• _Exercise brief_: Could you transcribe all the entries exactly, omitting the pictures?

- - - - -

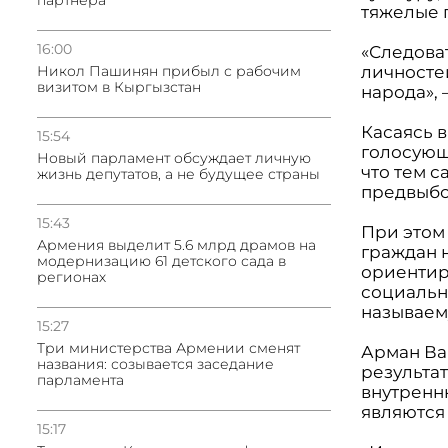
партнера
тяжелые 
16:00
«Следова
личносте
Никол Пашинян прибыл с рабочим
визитом в Кыргызстан
народа»,
Касаясь 
15:54
голосующ
Новый парламент обсуждает личную
что тем 
жизнь депутатов, а не будущее страны
предвыбо
15:43
При этом
Армения выделит 5.6 млрд драмов на
граждан 
модернизацию 61 детского сада в
ориентир
регионах
социальн
называем
15:27
Три министерства Армении сменят
Арман Ва
названия: созывается заседание
результа
парламента
внутренн
являются
15:17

- - - - -

• _Answer box_:
партнера
тяжелые 
16:00
«Следова
личносте
Никол Пашинян прибыл с рабочим
визитом в Кыргызстан
народа»,
Касаясь 
15:54
голосующ
Новый парламент обсуждает личную
что тем 
жизнь депутатов, а не будущее страны
предвыбо
15:43
При этом
Армения выделит 5.6 млрд драмов на
граждан 
модернизацию 61 детского сада в
ориентир
регионах
социальн
называем
15:27
Три министерства Армении сменят
Арман Ва
названия: созывается заседание
результа
парламента
внутренн
являются
15:17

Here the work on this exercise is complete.